🤖 AI Summary
This work addresses the limitations of conventional low-rank optimal transport methods, which rely on first-order gradient updates requiring careful hyperparameter tuning and neglect the intrinsic geometric structure of the underlying optimization problem, thereby compromising efficiency and stability. The authors propose the first unified Riemannian optimization framework that models both balanced and unbalanced low-rank couplings as smooth submanifolds within the positive orthant, equipped with a Fisher–Rao product metric. This formulation yields closed-form expressions for Riemannian projections, retractions, and Hessian-vector products, eliminating the need for inner iterative loops.
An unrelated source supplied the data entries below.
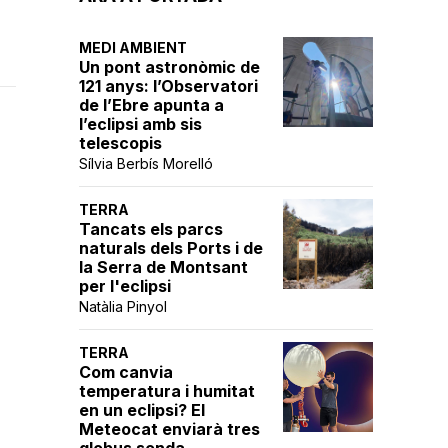
MEDI AMBIENT
Un pont astronòmic de
121 anys: l’Observatori
de l’Ebre apunta a
l’eclipsi amb sis
telescopis
Sílvia Berbís Morelló
TERRA
Tancats els parcs
naturals dels Ports i de
la Serra de Montsant
per l'eclipsi
Natàlia Pinyol
TERRA
Com canvia
temperatura i humitat
en un eclipsi? El
Meteocat enviarà tres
The approach seamlessly accommodates linear optimal transport, Gromov–Wasserstein alignment, and their unbalanced variants, while providing a rank-sufficiency certificate for global optimality. Experiments demonstrate that the proposed first- and second-order solvers consistently outperform existing methods across problems of varying scales, with per-iteration complexity scaling only linearly in the data size.
📝 Abstract
Low-rank optimal transport (OT) mitigates the quadratic scaling of classical solvers, yet existing approaches rely heavily on first-order mirror-descent updates that require careful hyperparameter tuning and ignore the optimization landscape's curvature. To address these limitations, we propose a unified Riemannian geometric framework for low-rank OT, modeling balanced and unbalanced rank-$r$ positive factored couplings as novel smooth embedded submanifolds of the positive orthant. By equipping these manifolds with the Fisher-Rao product metric, we derive tractable formulations for Riemannian projectors, retractions, and Hessian-vector products. Our cost-agnostic framework seamlessly extends to linear OT, Gromov-Wasserstein (GW), fused GW, and their unbalanced counterparts. For balanced OT, our geometric ingredients are computed via efficient conjugate-gradient and iterative Bregman updates. For the unbalanced OT, our operations elegantly reduce to closed-form scalings, completely eliminating inner iterative loops. In both regimes, per-iteration complexity scales linearly with dataset size, and we provide a rank-sufficiency certificate for global optimality verification. Extensive experiments across a range of problem sizes demonstrate that our regularization-free first- and second-order solvers achieve faster convergence and superior performance over existing state-of-the-art low-rank OT solvers.